Y me baso en el rigor científico, en la solidez de una impresionante obra de investigación cual es el DEC (Diccionario ejemplificado de canarismos, de los doctores Corrales y Corbella), monumento que recoge en sus páginas —con minucioso aporte literario y periodístico— la amplísima variedad dialectal del español en Canarias. Yo, que dedico muchas horas a su lectura, me sorprendo ya no sólo de las casi dos mil doscientas páginas sino, también, de la amplísima bibliografía manejada (mil y tantas obras) que va desde artículos (del sublime Juanjo Jiménez en LA PROVINCIA / DLP, por ejemplo) hasta novelas, cuentos, poemas, relatos, ensayos, estudios sobre crustáceos, flora.

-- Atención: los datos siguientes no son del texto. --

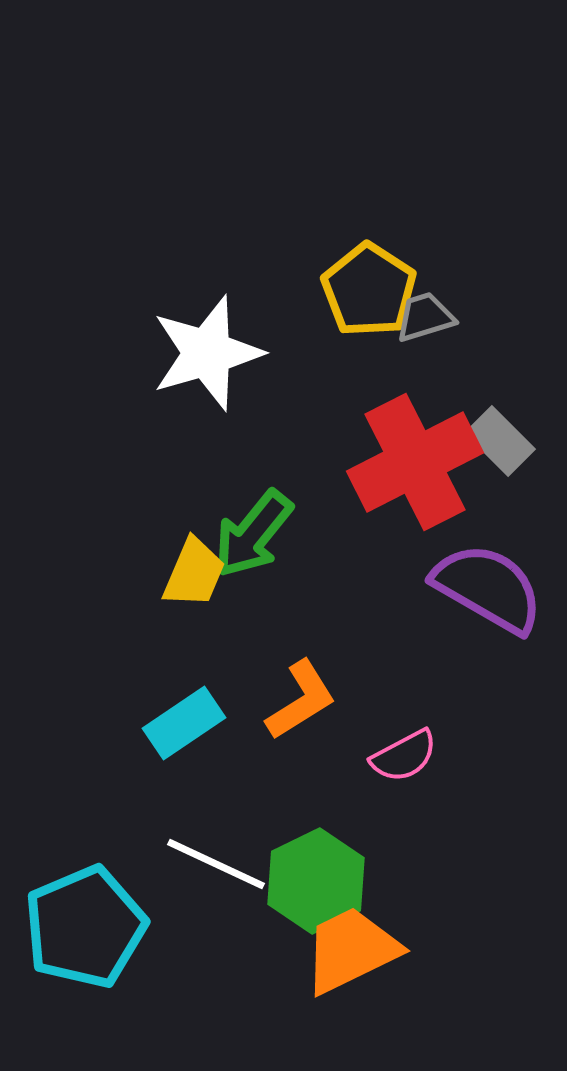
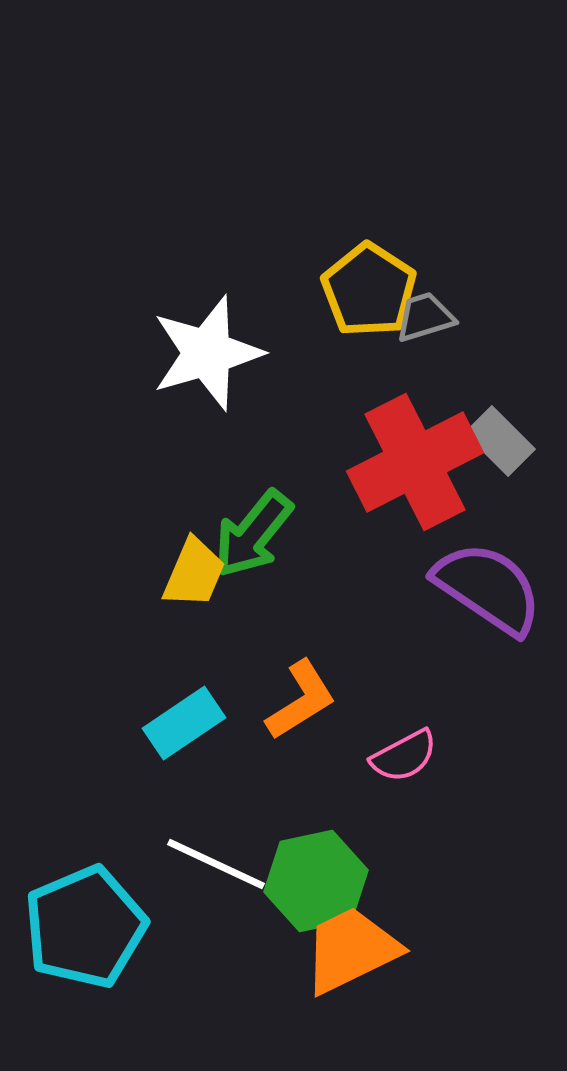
purple semicircle: rotated 4 degrees clockwise
green hexagon: rotated 14 degrees clockwise
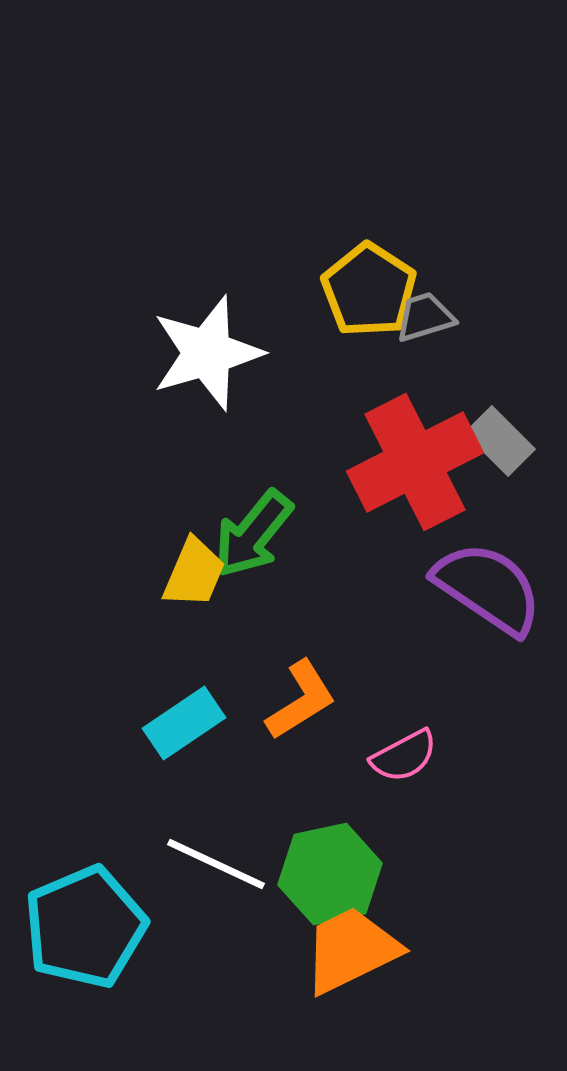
green hexagon: moved 14 px right, 7 px up
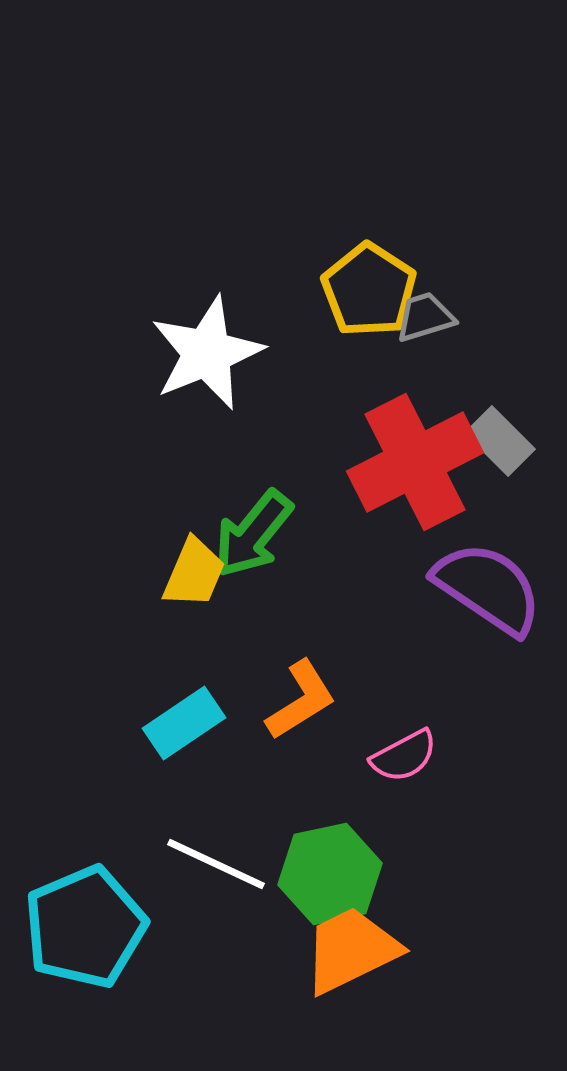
white star: rotated 6 degrees counterclockwise
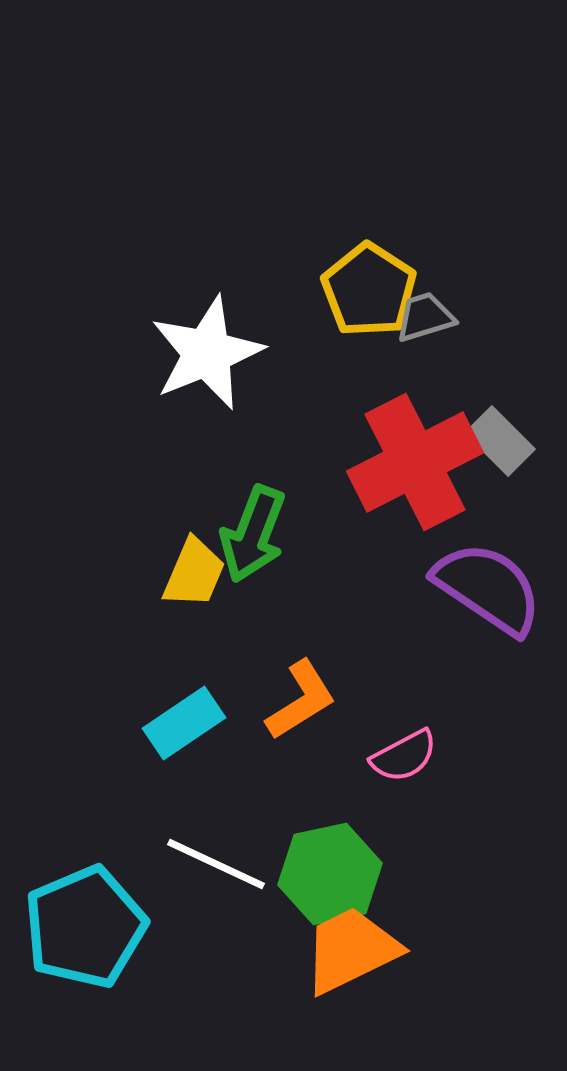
green arrow: rotated 18 degrees counterclockwise
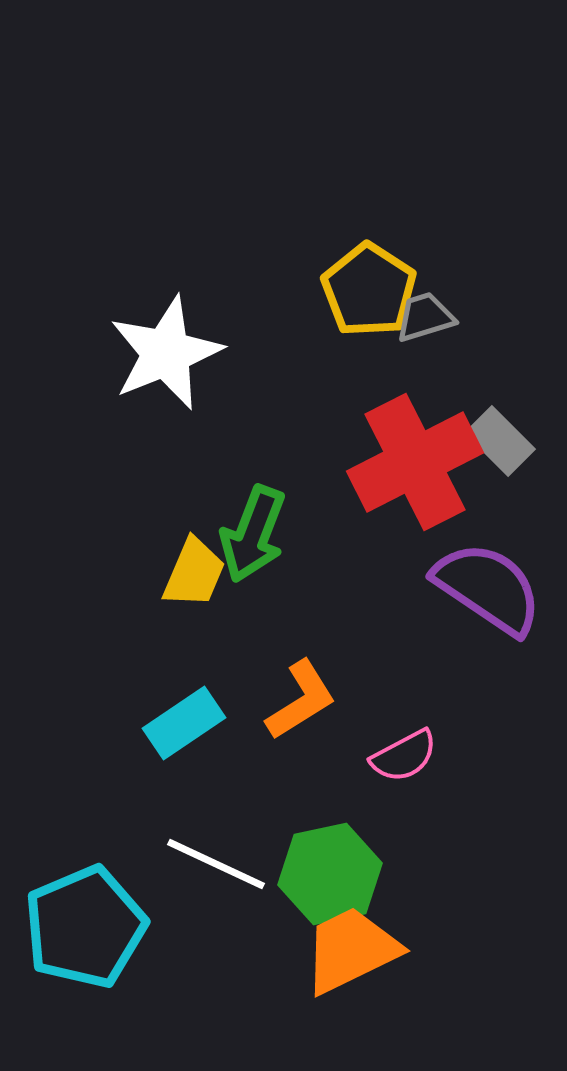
white star: moved 41 px left
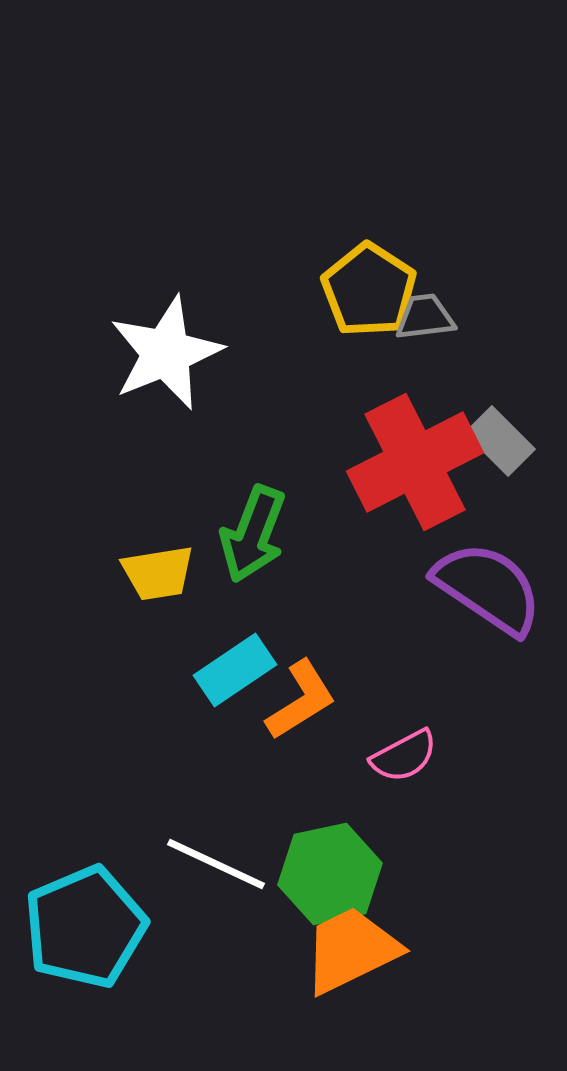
gray trapezoid: rotated 10 degrees clockwise
yellow trapezoid: moved 36 px left; rotated 58 degrees clockwise
cyan rectangle: moved 51 px right, 53 px up
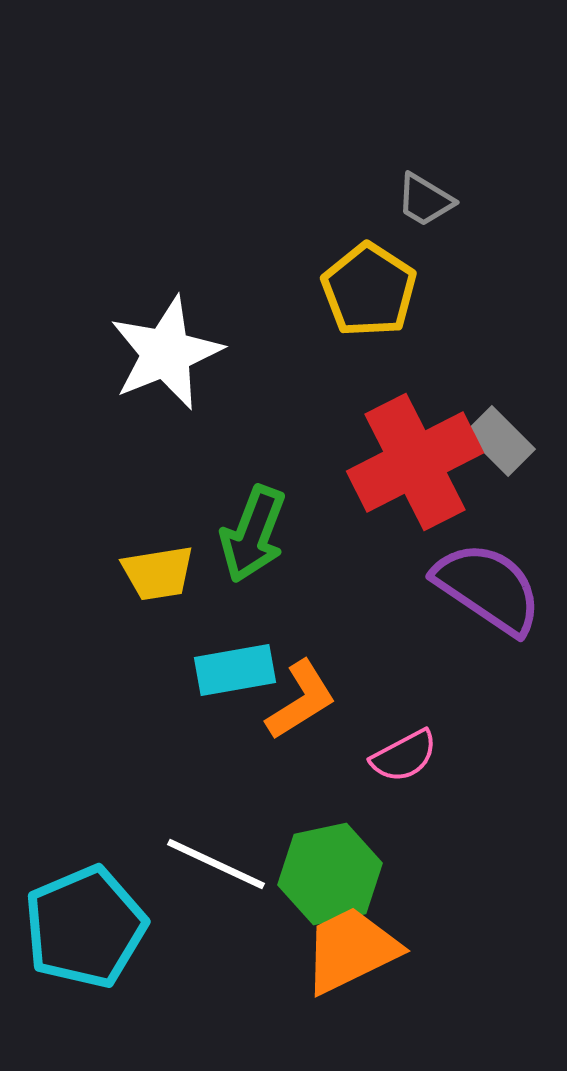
gray trapezoid: moved 117 px up; rotated 142 degrees counterclockwise
cyan rectangle: rotated 24 degrees clockwise
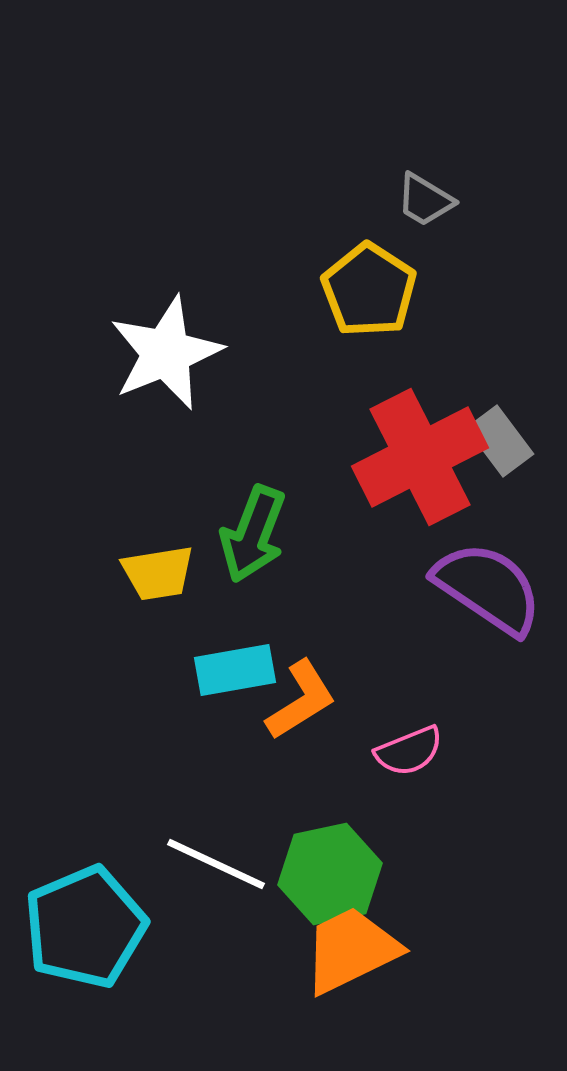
gray rectangle: rotated 8 degrees clockwise
red cross: moved 5 px right, 5 px up
pink semicircle: moved 5 px right, 5 px up; rotated 6 degrees clockwise
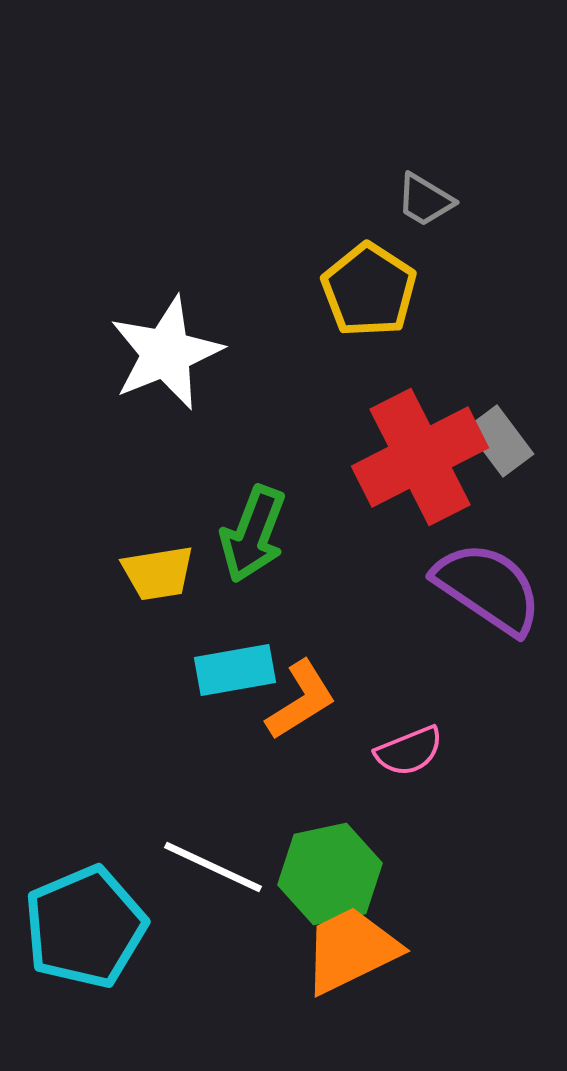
white line: moved 3 px left, 3 px down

Don Alcalde, pues, con un muy preciso infinitivo (sí documentado en el DEC), le incrimina a la ex alcaldesa que «la memoria le flaquea y se dedica a bobiar», puesto que lo único que le preocupa son las facturas de los móviles usados por los señores concejales. A lo que la señora Luzardo le responde que «se deje de menos gracietas e insultos», sustantivo gracieta —por cierto— que no aparece en los diccionarios (DRAE, DEC), lo que confirma que la RAE y el Instituto de Estudios Canarios son instituciones imperfectas. Como consecuencia, el programa informático se empeña en cambiarme la palabra por Graciela o Gracita, gracioso él. ¡Señor, lo que son las cosas: la máquina engañándome a causa de la señora ex!

Bobiar aparece en Pancho Guerra, en Millares e, incluso, en una reciente crónica desde Lanzarote. Además, para el DEC es 'decir o hacer boberías', aunque su segundo significado ('perseguir a la cabra emitiendo balidos característicos') nada tiene que ver con el tema que aquí se trata, deduzco, intuyo en un humanista caballero florentino como don Alcalde. No es su estilo, sin duda, porque su ingenioso sentido del humor me hace concluir que despierta palabras, aunque no desarretos del macho.

Por tanto, el término forma parte de la misma raíz que bobilín (también usado en Cuba), bobera, bobón, bobático. (Curiosa y llamativa variedad la del español escrito en Canarias y en América, en cuanto que no se conforma con una voz, sino que las variantes ocupan casi dos páginas del DEC.)

En Canarias, en fin, bobiar se usa para referirse a quien emplea y gasta el tiempo en cosas vanas e inútiles. Aunque, en este caso, ímprobos trabajos sherlockholmenos, intelectuales y deductivos empleó la señora denunciante para descubrir que los señores concejales gastan mucho en los móviles. Aunque para tales conclusiones —se leen en los recibos de Telefónica—, ¿no son más caros los sueldos anuales de la señora ex?